Henry might have been one of the good guys, but he was also a real jerk. His ability to see the future didn’t stop him from staying stupid shit because he didn’t care.
“What are you doing here, Henry?”
“Dementra invited me.”
“It’s Ladies’ Night,” I said.
“That’s a bit sexist, isn’t it?” he asked.
The main difference between superheroes and villains wasn’t respect for life or freedom or any such credo. It was self-control. Everyone was irritated now and then, but when you could lift a city block or shoot lasers from your eyes, you had to learn to keep your irritation in check. It wasn’t always easy. Doctor Explodium always claimed that it was someone trying to sneak eleven items in the Ten Items or Fewer line that had inspired his plans for world domination. There were times when I wanted to chuck that annoying person on their cell phone in the movie theater into the sun or to crush my neighbor’s dog for barking at three in the morning.
I opened the pizza box.
“I would’ve gone with 9 to 5, myself,” said Henry. “Now that’s classic Parton. Could you grab me a slice while you’re at it?”

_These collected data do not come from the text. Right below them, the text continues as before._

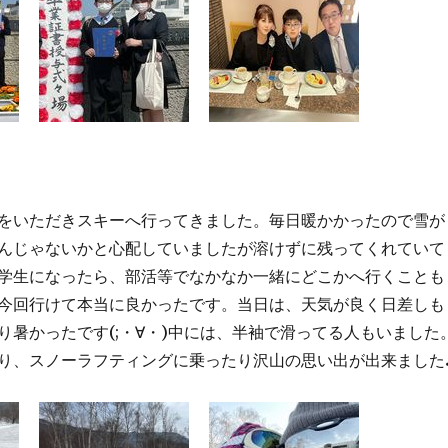
をいただきスキーへ行ってきました。毎日暖かかったので雪が
んじゃないかと心配していましたが溶けずに残ってくれていて
学生になったら、部活等でなかなか一緒にどこかへ行くことも
今回行けて本当に良かったです。当日は、天気が良く日差しも
り暑かったです(;・∀・)中には、半袖で滑ってる人もいました
り、スノーラフティングに乗ったり沢山の思い出が出来ました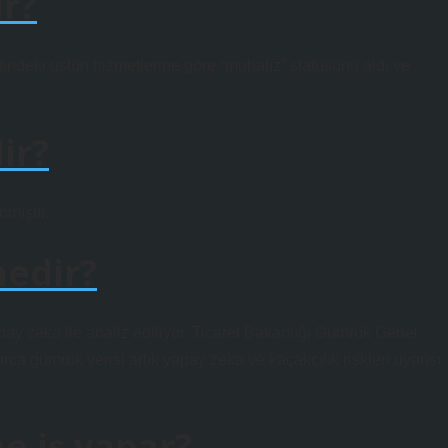
ir?
tindeki üstün hizmetlerine göre “muhafız” statüsünü aldı ve
ir?
lıntılanmıştır.
nedir?
pay zeka ile analiz ediliyor. Ticaret Bakanlığı Gümrük Genel
arca gümrük verisi artık yapay zeka ve kaçakçılık riskleri uyarısı
e iş yapar?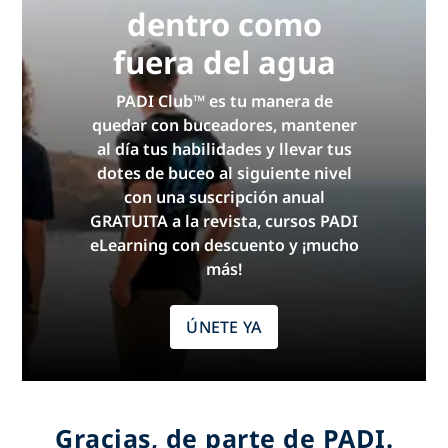
dentro como
fuera del agua
PADI Club™ es tu manera de
quedar con buceadores, mantener
al día tus habilidades y llevar tus
dotes de buceo al siguiente nivel
con una suscripción anual
GRATUITA a la revista, cursos PADI
eLearning con descuento y ¡mucho
más!
ÚNETE YA
Gracias, de parte de PADI.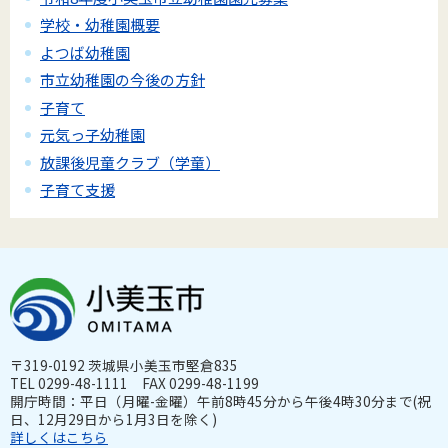
学校・幼稚園概要
よつば幼稚園
市立幼稚園の今後の方針
子育て
元気っ子幼稚園
放課後児童クラブ（学童）
子育て支援
〒319-0192 茨城県小美玉市堅倉835
TEL 0299-48-1111 FAX 0299-48-1199
開庁時間：平日（月曜-金曜）午前8時45分から午後4時30分まで(祝
日、12月29日から1月3日を除く)
詳しくはこちら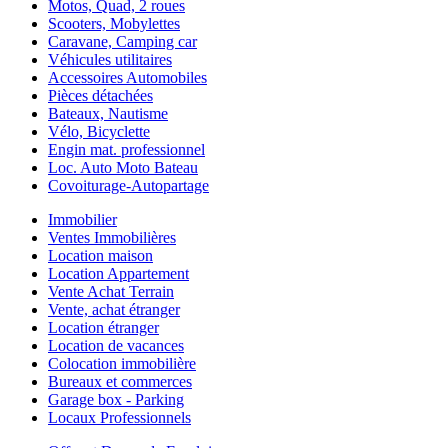
Motos, Quad, 2 roues
Scooters, Mobylettes
Caravane, Camping car
Véhicules utilitaires
Accessoires Automobiles
Pièces détachées
Bateaux, Nautisme
Vélo, Bicyclette
Engin mat. professionnel
Loc. Auto Moto Bateau
Covoiturage-Autopartage
Immobilier
Ventes Immobilières
Location maison
Location Appartement
Vente Achat Terrain
Vente, achat étranger
Location étranger
Location de vacances
Colocation immobilière
Bureaux et commerces
Garage box - Parking
Locaux Professionnels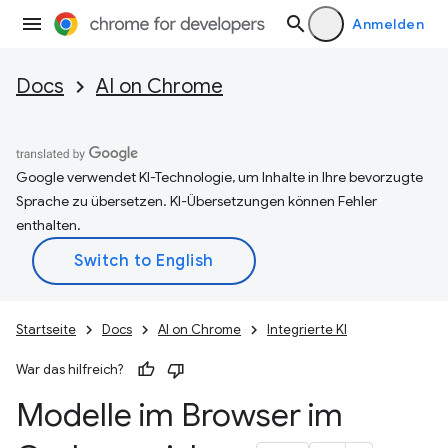
Anmelden
Docs
AI on Chrome
Google verwendet KI-Technologie, um Inhalte in Ihre bevorzugte
Sprache zu übersetzen. KI-Übersetzungen können Fehler
enthalten.
Startseite
Docs
AI on Chrome
Integrierte KI
War das hilfreich?
Modelle im Browser im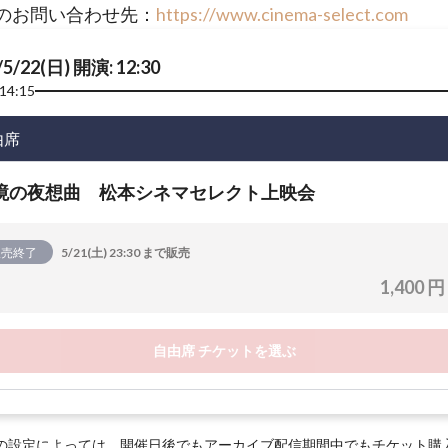
のお問い合わせ先：
https://www.cinema-select.com
/5/22(日) 開演: 12:30
14:15
由席
境の夜想曲 松本シネマセレクト上映会
販売終了
5/21(土) 23:30 まで販売
1,400 円
自由席 チケットを選ぶ
の設定によっては、開催日後でもアーカイブ配信期間中でもチケット購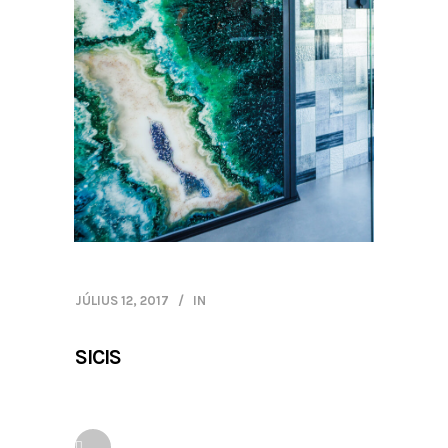
JÚLIUS 12, 2017
IN
SICIS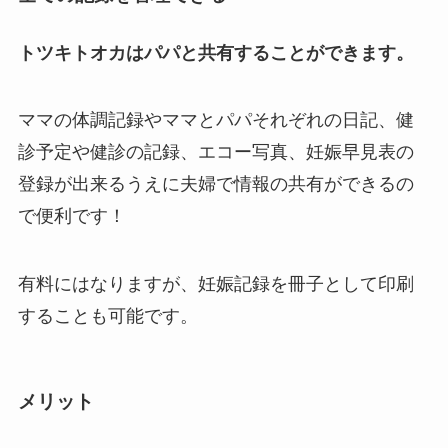
トツキトオカはパパと共有することができます。
ママの体調記録やママとパパそれぞれの日記、健
診予定や健診の記録、エコー写真、妊娠早見表の
登録が出来るうえに夫婦で情報の共有ができるの
で便利です！
有料にはなりますが、妊娠記録を冊子として印刷
することも可能です。
メリット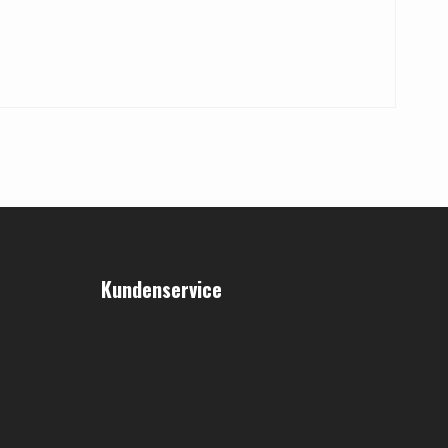
Kundenservice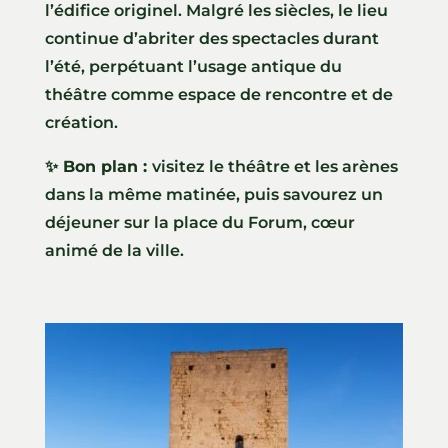
l’édifice originel. Malgré les siècles, le lieu
continue d’abriter des spectacles durant
l’été, perpétuant l’usage antique du
théâtre comme espace de rencontre et de
création.
✨ Bon plan :
visitez le théâtre et les arènes
dans la même matinée, puis savourez un
déjeuner sur la place du Forum, cœur
animé de la ville.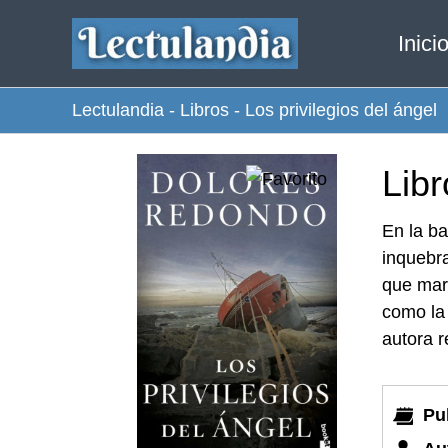
Ir
Inici
al
contenido
Lectulandia
-
Libros
-
Los privilegios del ángel
Libr
En la ba
inquebr
que marc
como la 
autora r
Pu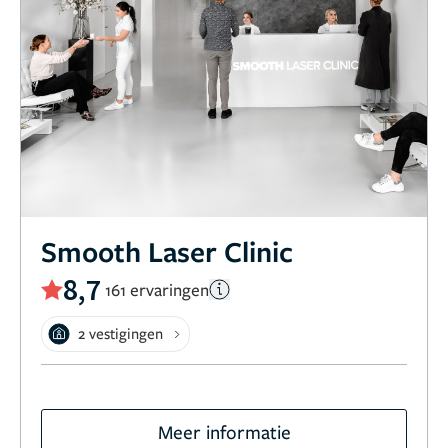
Smooth Laser Clinic
8,7
161 ervaringen
2 vestigingen
Meer informatie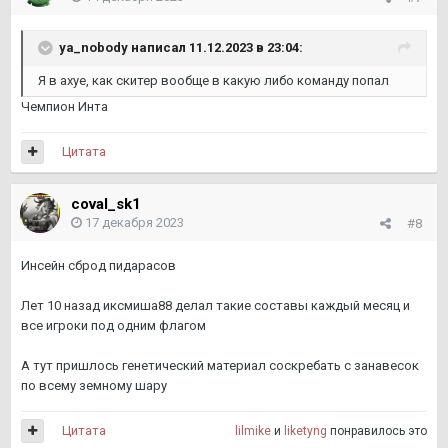
ya_nobody
написал 11.12.2023 в 23:04:
Я в ахуе, как скитер вообще в какую либо команду попал
Чемпион Инта
Цитата
coval_sk1
17 декабря 2023
#8
Инсейн сброд пидарасов
Лет 10 назад иксмиша88 делал такие составы каждый месяц и
все игроки под одним флагом
А тут пришлось генетический материал соскребать с занавесок
по всему земному шару
Цитата
lilmike
и
liketyng
понравилось это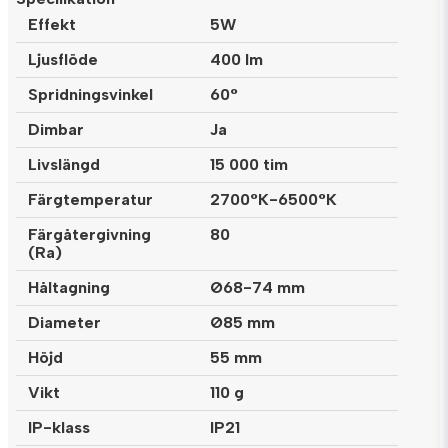
Effekt
5W
Ljusflöde
400 lm
Spridningsvinkel
60°
Dimbar
Ja
Livslängd
15 000 tim
Färgtemperatur
2700°K-6500°K
Färgåtergivning
80
(Ra)
Håltagning
Ø68-74 mm
Diameter
Ø85 mm
Höjd
55 mm
Vikt
110 g
IP-klass
IP21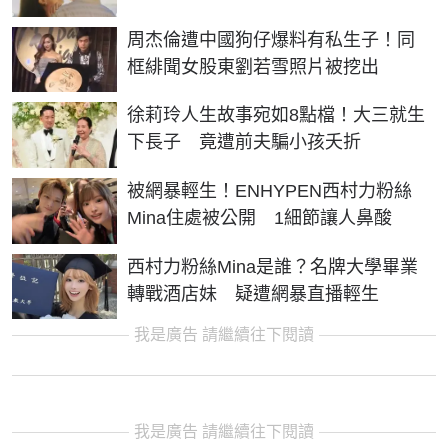
周杰倫遭中國狗仔爆料有私生子！同
框緋聞女股東劉若雪照片被挖出
徐莉玲人生故事宛如8點檔！大三就生
下長子 竟遭前夫騙小孩夭折
被網暴輕生！ENHYPEN西村力粉絲
Mina住處被公開 1細節讓人鼻酸
西村力粉絲Mina是誰？名牌大學畢業
轉戰酒店妹 疑遭網暴直播輕生
我是廣告 請繼續往下閱讀
我是廣告 請繼續往下閱讀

I pondered the perks of supervillainy, and in the myriad possible futures from this moment, Henry must’ve spotted one that ended with me punching every thoughtless creep in a rampage of sweet, sweet vengeance, starting with him and ending with my passive aggressive mother.
“Never mind. I’ll get my own,” he said as he cleared a space on my sofa for me. “Sit. I’ll grab you a beer.”
Smiling, I sat and started the movie.